Todavía entre sueños, busco con la mano el despertador para apagar la alarma. No soy capaz de abrir los ojos, tan sólo una rendija para situarme, para intuir dónde estoy, para que mi cuerpo vaya desperezándose y dándose cuenta de que hay que levantarse.
Como un autómata…
Como un autómata, voy al cuarto de baño y le doy paz a mi vejiga, que es en realidad la que consigue que me levante de la cama. Busco mi rostro en el espejo. Está desenfocado por alguna lágrima mañanera que brota del único ojo que he conseguido abrir. Me lavo las manos y la cara (sin lograr todavía tener los dos ojos abiertos) y cepillo mis dientes.
Ya estoy lista para mi rato de meditación mañanero. Me siento en el cojín y cruzo las piernas en esa postura que alguien decidió llamar “fácil”. Me fijo en cómo estoy, enderezo la espalda, tiro de la coronilla hacia arriba, me asiento bien sobre mis glúteos… Reviso las posibles tensiones en cuello y hombros y relajo los músculos de mi rostro. Ahora ya estoy preparada.
Comienzo a ser consciente de mi respiración. Es curioso, porque noto que mi corazón y mi mente siguen dormidos. Sólo hay respiración. Sólo el ir y venir de la ola de la inhalación y la ola de la exhalación.

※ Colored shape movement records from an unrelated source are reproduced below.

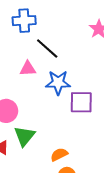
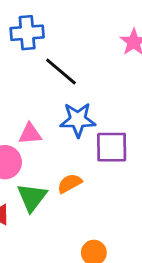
pink triangle: (28, 69) -> (30, 134), moved
orange semicircle: (59, 155) -> (70, 183), moved

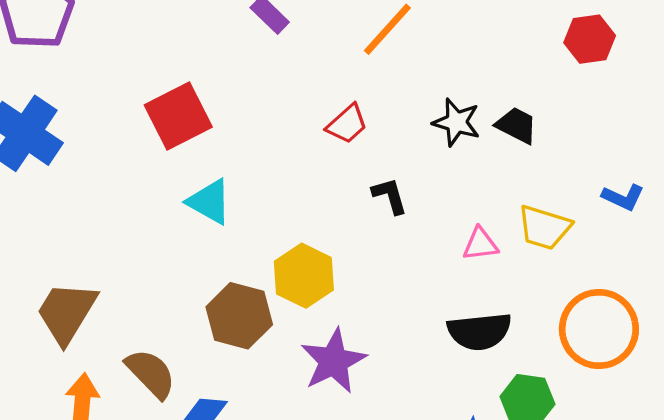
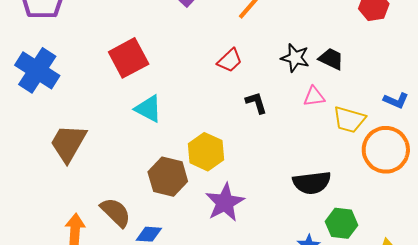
pink triangle: (480, 244) -> (314, 97), moved
brown trapezoid: (67, 312) -> (68, 143), moved
orange circle: (599, 329) -> (386, 150), moved

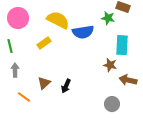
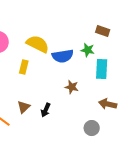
green star: (108, 18) -> (88, 50), moved
yellow rectangle: (44, 43) -> (24, 67), turned -40
brown star: (110, 65) -> (72, 87), moved

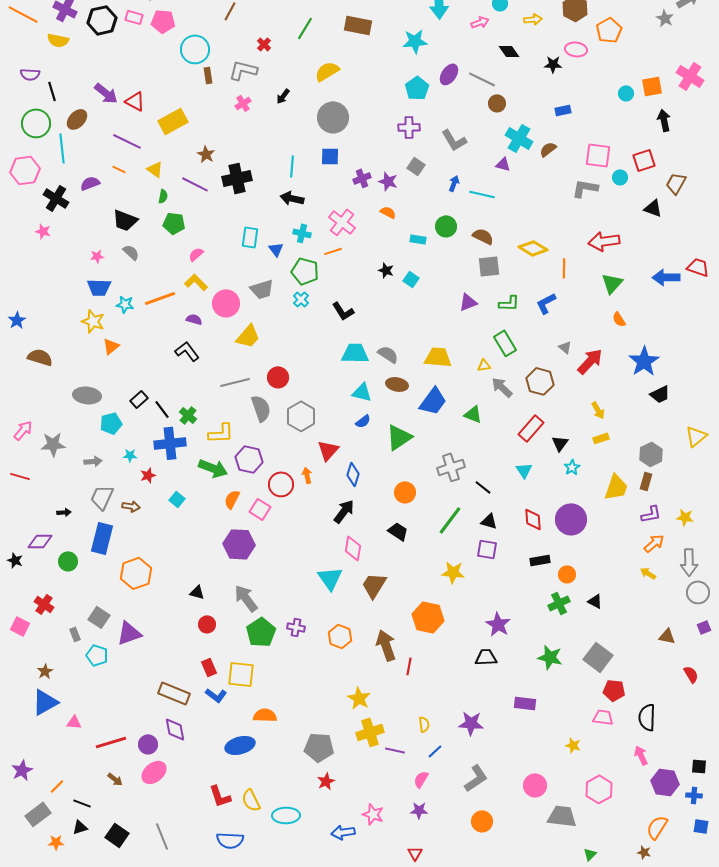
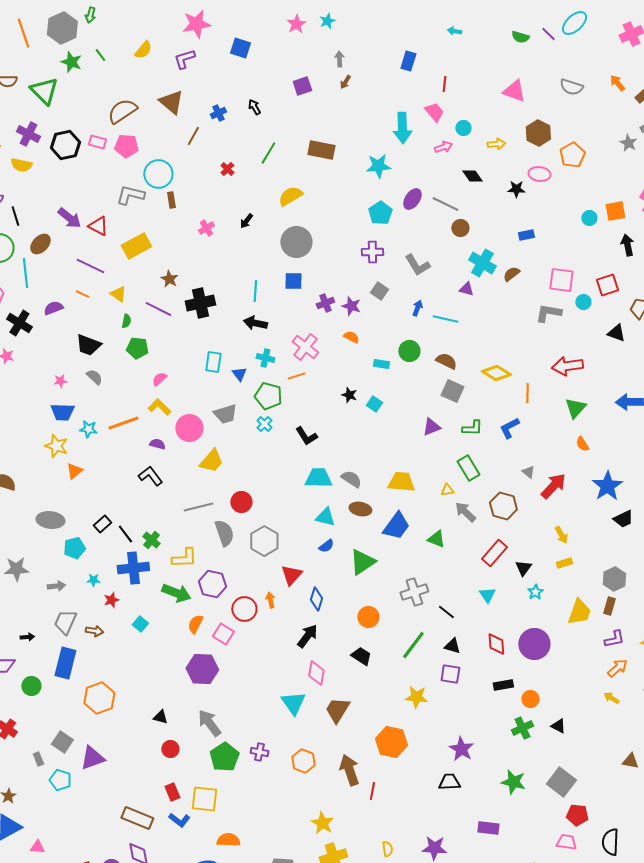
gray L-shape: (243, 70) -> (130, 195), moved
gray square: (489, 266) -> (452, 391), turned 30

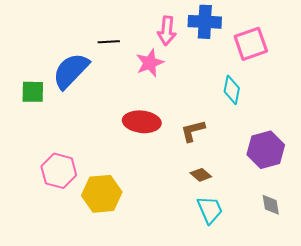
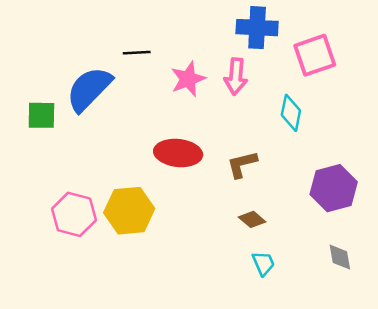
pink arrow: (167, 31) -> (236, 76), moved
yellow hexagon: (102, 194) -> (129, 211), moved
cyan trapezoid: (210, 210) -> (263, 263), size x0.7

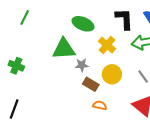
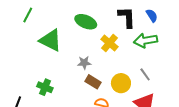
green triangle: (64, 49) -> (51, 40), moved, turned 30
green cross: (16, 66) -> (45, 87), moved
yellow circle: (112, 74) -> (121, 83), moved

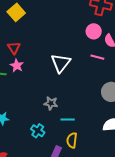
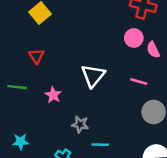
pink line: (97, 57) -> (139, 82), moved
pink star: (17, 66) -> (53, 95), moved

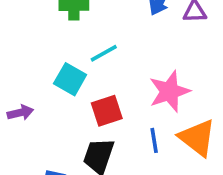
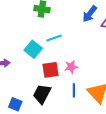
pink star: (169, 91) -> (71, 67), moved, size x0.6

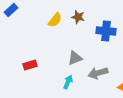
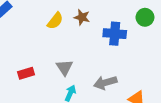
gray triangle: (75, 58) -> (64, 67), moved, turned -42

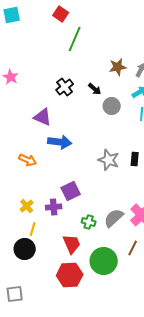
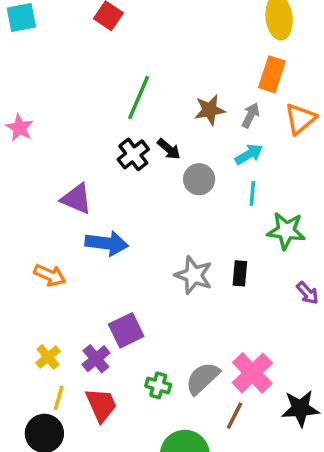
green line: (75, 39) -> (139, 97), moved
black cross: (65, 87) -> (133, 154), moved
purple cross: (54, 207) -> (96, 359), turned -35
red trapezoid: (72, 244) -> (101, 405), moved
brown line: (133, 248) -> (235, 416), moved

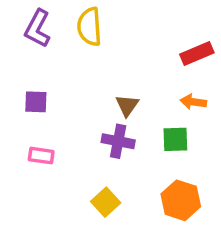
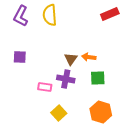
red rectangle: (197, 54) -> (110, 14), moved
orange arrow: (193, 102) -> (89, 57), moved
pink rectangle: (41, 156) -> (45, 87), moved

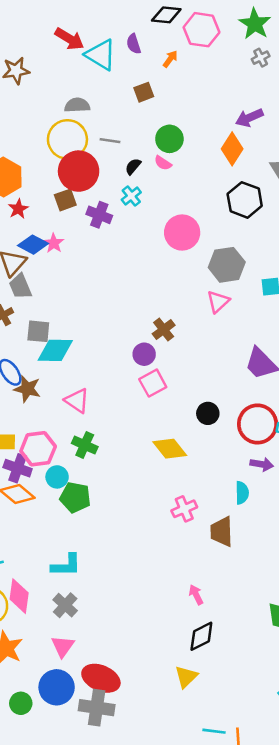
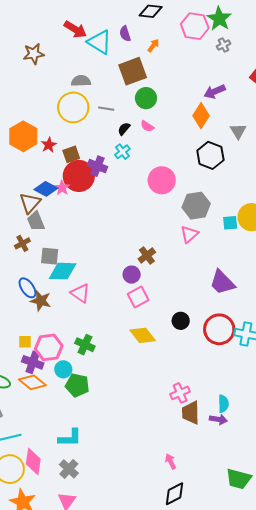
pink hexagon: (202, 30) -> (195, 26), moved
brown square: (144, 92) -> (133, 71), size x1.8
green circle: (169, 139) -> (146, 98), moved
red circle: (79, 171) -> (79, 176), moved
red star: (18, 209) -> (49, 145), moved
pink triangle: (77, 401) -> (80, 293), moved
yellow diamond: (170, 449) -> (143, 335), moved
purple arrow: (262, 464) -> (218, 419), moved
cyan semicircle: (242, 493) -> (223, 404), moved
pink cross: (184, 509) -> (180, 393), moved

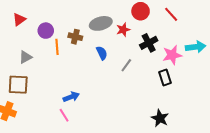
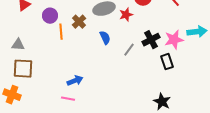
brown cross: (75, 37) -> (79, 22), turned 32
black cross: (149, 43) -> (151, 40), moved
gray triangle: (25, 57) -> (18, 45), moved, turned 32
pink line: (64, 115) -> (68, 99), turned -48

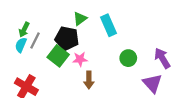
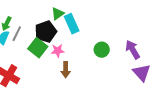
cyan rectangle: (109, 25) -> (72, 24), moved
black pentagon: (67, 38) -> (46, 32), turned -30
purple triangle: (152, 83) -> (142, 73), moved

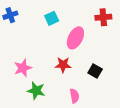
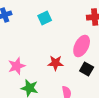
pink ellipse: (75, 38) -> (82, 46), moved

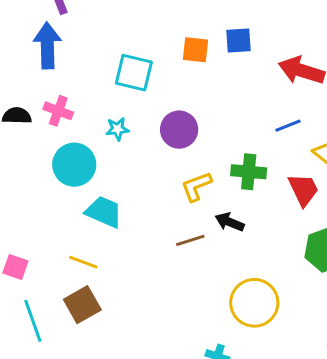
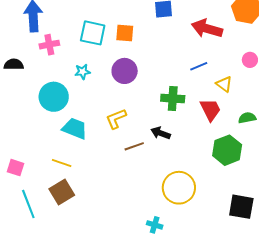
orange square: (195, 50) -> (125, 33), moved
pink cross: (58, 111) -> (49, 45), moved, turned -30
yellow L-shape: (196, 186) -> (116, 119), moved

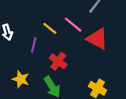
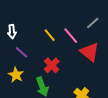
purple line: (34, 45) -> (21, 52), moved, turned -72

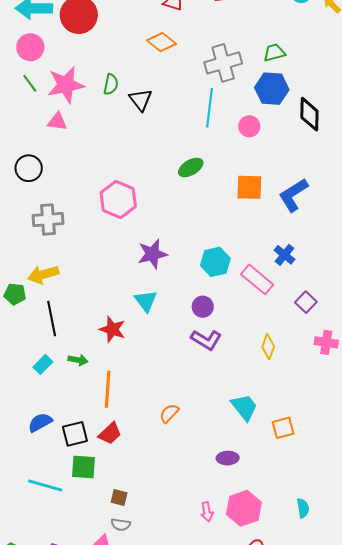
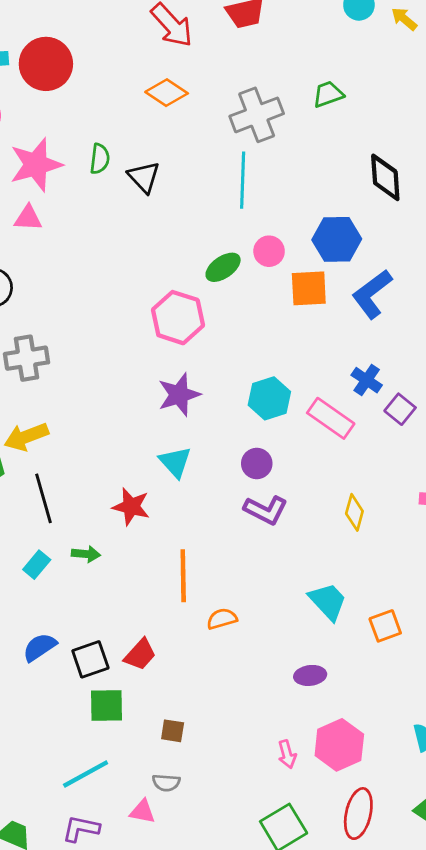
blue hexagon: (272, 89) -> (337, 239), moved
pink circle: (249, 126) -> (269, 251), moved
pink hexagon: (118, 199) -> (178, 318), moved
purple square: (306, 302) -> (400, 409), moved
orange line: (108, 389) -> (183, 576), moved
orange semicircle: (169, 413) -> (222, 619), turned 35
cyan line: (45, 485) -> (86, 774), moved, turned -40
brown square: (119, 498) -> (173, 731), moved

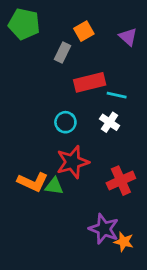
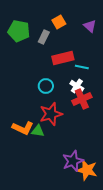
green pentagon: (24, 24) -> (19, 31), moved
red cross: (121, 181) -> (82, 99), moved
purple star: (104, 229) -> (73, 161), turned 30
orange star: (124, 242) -> (87, 170), size x1.5

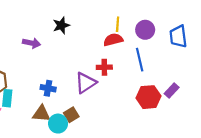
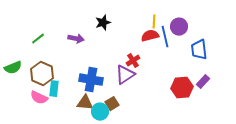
blue trapezoid: (178, 36) -> (199, 50), moved
blue line: (140, 60) -> (165, 37), moved
red cross: (104, 67) -> (133, 61), moved, turned -32
blue cross: (48, 88) -> (91, 80), size x1.6

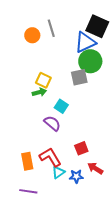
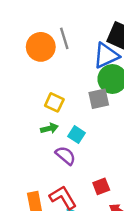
orange circle: (32, 35) -> (41, 47), size x1.5
green arrow: (39, 92) -> (49, 128), moved

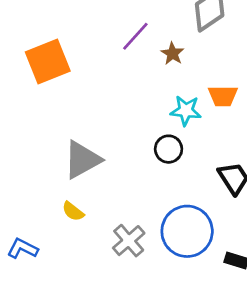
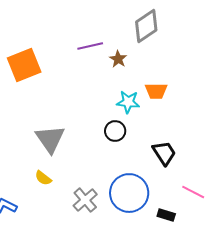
purple line: (135, 36) -> (90, 46), turned 35
gray triangle: (82, 160) -> (50, 139), turned -36

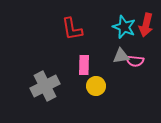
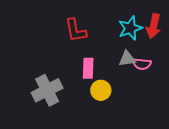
cyan star: (124, 27) -> (130, 28), turned 30

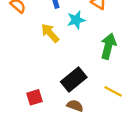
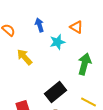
yellow arrow: (50, 33) -> (24, 57), moved

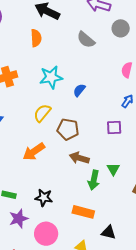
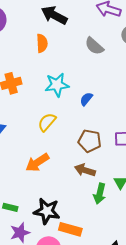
brown pentagon: (68, 129) -> (90, 141), moved
black star: (44, 198) -> (47, 211), size x1.4
orange rectangle: (83, 212) -> (70, 229), moved

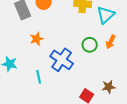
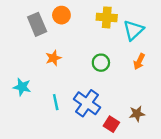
green circle: (90, 45) -> (101, 63), moved
blue cross: (62, 60) -> (87, 103), moved

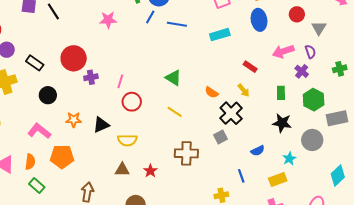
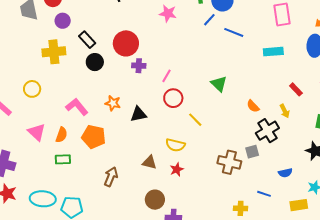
black circle: (48, 95) -> (95, 62), moved
yellow line: (175, 112) -> (195, 120), moved
yellow semicircle: (127, 140) -> (175, 145), moved
brown cross: (186, 153) -> (229, 162), moved
blue line: (241, 176) -> (264, 194), turned -64
green rectangle: (37, 185) -> (63, 159), turned -56

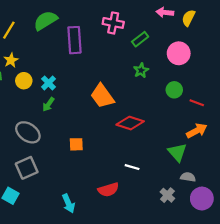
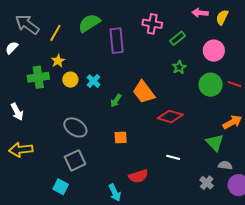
green circle: (174, 90) -> (211, 85), size x1.5
red line: (197, 103) -> (235, 84), moved
green arrow: (48, 104) -> (116, 101), moved
red semicircle: (108, 190) -> (138, 176), moved

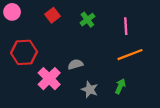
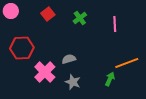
orange line: (130, 55) -> (127, 63), moved
gray star: (90, 90) -> (73, 82), moved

Y poco a poco voy dándome cuenta de lo que sucede en mi y a mi alrededor: la luz de la farola que entra por la ventana (todavía es de noche), el motor de los primeros coches madrugadores y de algún camión de reparto especialmente ruidoso. Siento el frío en la piel y ese olor sin olor que tiene el aire fresco de la mañana.
Como no podía ser de otra manera, mi mente comienza a divagar. Se acabó la paz de la respiración. Y salta sin parar de algo que tengo que hacer a lo que voy a ponerme esta mañana. De un recuerdo a una preocupación. Y todo esto viene acompañado de sentimientos encontrados, algunos más agradables, otros que me provocan rechazo.
Cuando me doy cuenta de cómo me la ha jugado la mente, tengo un primer momento de enfado, luego tristeza y frustración por sentirme tan manipulable por mis propios pensamientos y sentimientos. Así que vuelvo de nuevo mi atención a mi respiración y recuerdo cómo empecé al sentarme: mente y corazón dormidos, dejando sólo esta inhalación entrando y esta exhalación saliendo.
Paz, serenidad, bienestar físico, calma mental… sigo respirando con esa cadencia del bebé que duerme. Pero no me quedo dormida: sólo disfruto de estas sensaciones: paz, relajación del cuerpo, calma en la mente…
Con sus más y sus menos, consigo mantener esa atención en mi cuerpo, en mi respiración. Por supuesto acompasadas con las escapadas de la mente a que “se me ha dormido una pierna”, “me pica la oreja” o “¿cómo puede haber un mosquito si es invierno?”.
Y me doy atención a lo que pienso y lo que siento con ternura y amabilidad. Siempre respirando, siempre en la atención del ir y venir del aire, igual que van y vienen mis pensamientos y sentimientos. Sintiendo el bienestar, la serenidad.
Cuando termino…
Cuando termino, abro los ojos, me estiro, me muevo y me doy cuenta de que a fuerza de perseverar en mi intención de meditar, a fuerza de volver una y otra vez a mi respiración, voy transformándome, despacito, a fuego lento.
Ya ha amanecido y tengo los dos ojos bien abiertos. Mi cuerpo y mi mente están preparados para recibir aquello que me depare la jornada.
Como cada día, vendrán a mi cabeza juicios sobre mí, sobre los demás y sobre lo que está pasando.
Como cada día, tendré el impulso de reaccionar a lo que vea, oiga y sienta.
Y como cada día desde que empecé a meditar, me anclaré a mi respiración para ejercer la ecuanimidad y la compasión.
Y notaré cómo en vez de reaccionar, mi mente se tomará un instante para valorar las consecuencias de esas respuestas automáticas que, en la mayoría de los casos, no son buenas ni para mí ni para los que me rodean.
Y me sentiré más capaz de vivir en armonía y en bondad. Porque poco a poco mi ego, aquello que me hace sentirme separada de los y de lo que me rodea, se va haciendo más pequeñito y va recuperando su sitio: mantenerme viva. Todo lo demás sobra: los miedos, los enfados, los apegos.
Y así, poco a poco, cada mañana, con un ojo abierto y otro cerrado, mi consciencia va despertando para hacer mi vida más fácil, más plena y más feliz. Entendiendo cada día que no soy algo distinto y separado del resto del universo. Ese universo formado por los que me rodean y lo que me rodea. Desde el respeto, la amabilidad y el amor.